Choi is hoping to deliver a similar sense of value at Locol,  where the most expensive item on the menu is $6.

“We imagine the menu,” Choi says, “and then once we cook it, we break it down. If it’s too expensive, then we look for a technique to bridge it.” When it came to moving into Watts, the Locol team called on those who had a long relationship with and knowledge of the neighborhood to help come up with dishes that would appeal to the community 

“There’s a big difference between pressing yourself upon someone and asking permission, so we asked permission,” Choi says. He spoke to Sherrills, who offered to be Choi’s bridge to the community and helped him speak to people at community meetings and knock on doors. “It was like I was running for office,” he jokes. “But it wasn’t political; it was completely soulful.”

Some residents say they are optimistic about Locol's goals.

“I think this will build Watts up,” Perrine Madison says. “It’ll create a job or two, and it’ll get a lot of business. The kids [from Florence Griffith Joyner Elementary School, just across the street from Locol] won’t have to go too far to get food.”

Roy Choi speaks to reporters at Locol's opening; Credit: Phoenix Tso

Roy Choi speaks to reporters at Locol's opening; Credit: Phoenix Tso

While Locol and the Watts Healthy Farmers Market seek to provide healthy food to Watts, there’s another nascent venture that intends to empower the neighborhood to grow its own food, a proposal that's perhaps even more ambitious. This project is called Mudtown Farms, and it's spearheaded by Tim Watkins, of the WLCAC.

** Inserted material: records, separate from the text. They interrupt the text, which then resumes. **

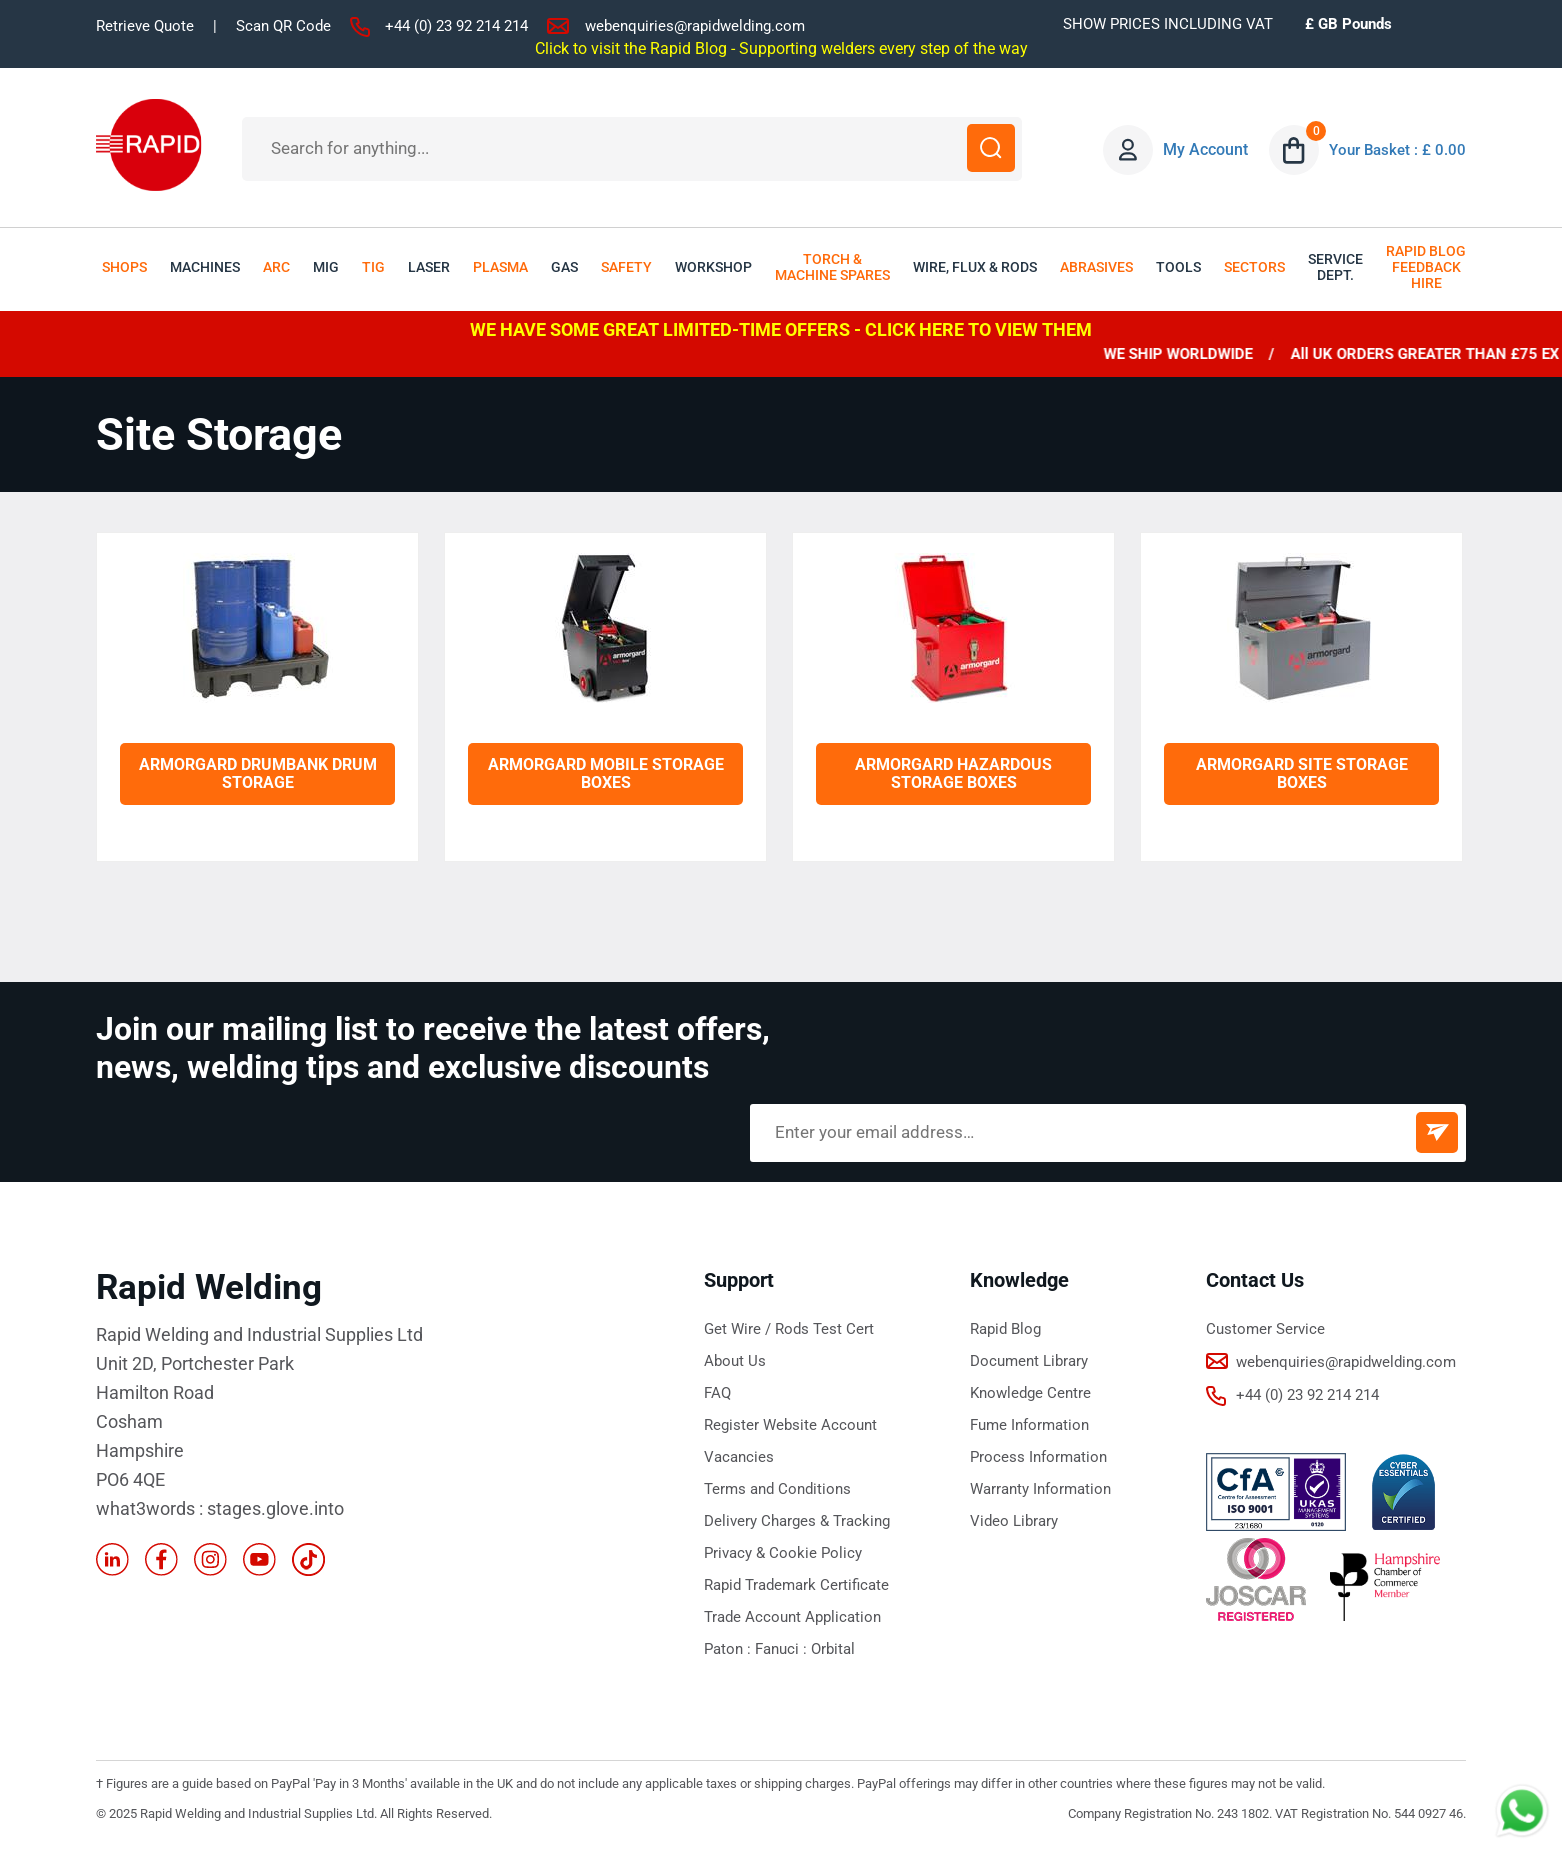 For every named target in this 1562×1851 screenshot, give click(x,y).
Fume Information (1029, 1425)
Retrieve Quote (145, 26)
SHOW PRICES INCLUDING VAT (1168, 24)
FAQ (717, 1393)
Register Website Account (790, 1425)
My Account (1200, 149)
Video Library (1014, 1521)
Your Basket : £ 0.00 (1395, 149)
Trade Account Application (792, 1617)
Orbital (833, 1649)
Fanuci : (783, 1649)
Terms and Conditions (777, 1489)
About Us (735, 1361)
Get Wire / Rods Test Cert (789, 1329)
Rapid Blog (1005, 1329)
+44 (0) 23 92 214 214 (456, 26)
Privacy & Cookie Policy (783, 1553)
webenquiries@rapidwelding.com (695, 26)
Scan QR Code (283, 26)
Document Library (1029, 1361)
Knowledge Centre (1030, 1393)
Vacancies (739, 1457)
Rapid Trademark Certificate (796, 1585)
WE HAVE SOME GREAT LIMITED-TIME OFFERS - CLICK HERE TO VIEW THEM (781, 329)
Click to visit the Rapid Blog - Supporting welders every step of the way (781, 48)
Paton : (729, 1649)
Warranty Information (1040, 1489)
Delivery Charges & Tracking (797, 1521)
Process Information (1038, 1457) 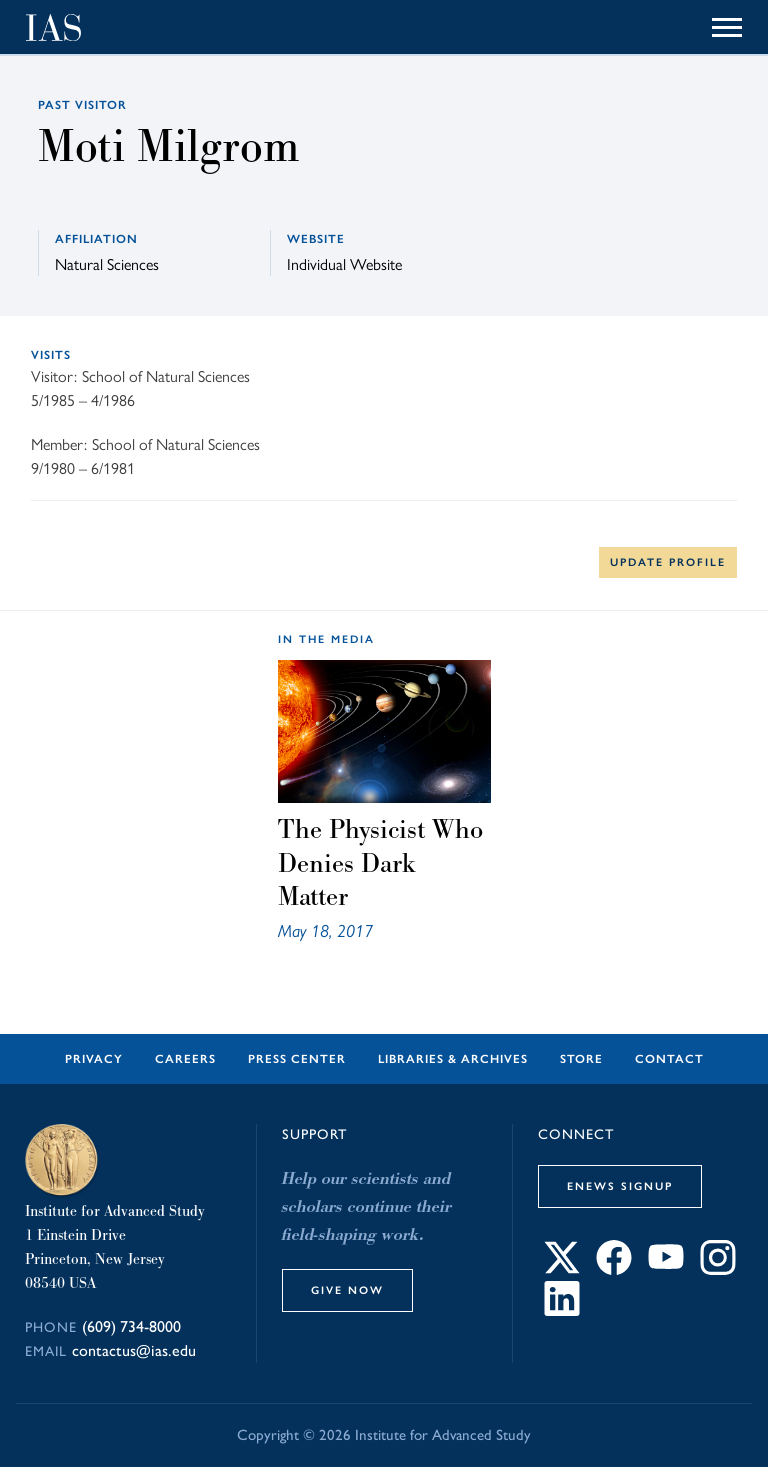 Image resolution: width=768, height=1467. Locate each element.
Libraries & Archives (453, 1059)
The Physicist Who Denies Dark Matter (380, 862)
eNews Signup (620, 1186)
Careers (185, 1059)
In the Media (326, 639)
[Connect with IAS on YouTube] (666, 1268)
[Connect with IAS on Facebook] (614, 1268)
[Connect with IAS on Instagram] (718, 1268)
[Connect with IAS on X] (562, 1268)
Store (581, 1059)
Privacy (94, 1059)
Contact (669, 1059)
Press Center (297, 1059)
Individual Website (344, 263)
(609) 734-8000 (131, 1326)
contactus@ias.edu (134, 1350)
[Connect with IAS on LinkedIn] (562, 1309)
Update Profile (668, 562)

I sat in Watkins’ office one day last summer, drinking a paper cup of fruit-infused water from a large glass pitcher at the WLCAC’s reception desk. Watkins showed me a color drawing of the proposed farm, still in the planning stage. The site will have a mixed-use orchard, land for sustainable agriculture and “vertical gardens” of stainless steel grids along Mudtown Farms’ perimeter. “We’re gonna grow along the fence lines, as much as we can, things that you can walk up and eat, so berries, cherry tomatoes, whatever we can grow to just consume right on the spot.”

Mudtown Farms will also utilize what residents are already growing in their own yards, recruiting them to be “yardeners.”

“The yardeners are people that grow in the backyards and have for the last 100 years or more in Watts — huge, huge quantities of avocado, orange, nectarine, loquat, guava, just you name it, all kinds of beautiful fruit trees are growing in the backyards of Watts area residents. And more often than not, it’s going to waste.”

Mudtown Farms personnel will train residents in sustainable growing techniques and will inspect and certify the site that they grow on. They will then help the gardeners sell their bounty under the Mudtown Farms name. The yardeners who excel will get to tend plots at Mudtown Farms’ master gardener center and can package and distribute their food on-site.

In a few years, Mudtown Farms hopes to grow a community-run network that supplies both local business and residents. Along with Locol and the Watts Healthy Farmers Market, they represent three distinct but intertwined projects that aim to alter the way an entire neighborhood eats.

“If we do this right, we come out of it with beautiful access to food that can be served at the local schools, at the local homes and the local hamburger stands,” Watkins says, “where someone is trying to make that transition into a healthier set of choices.”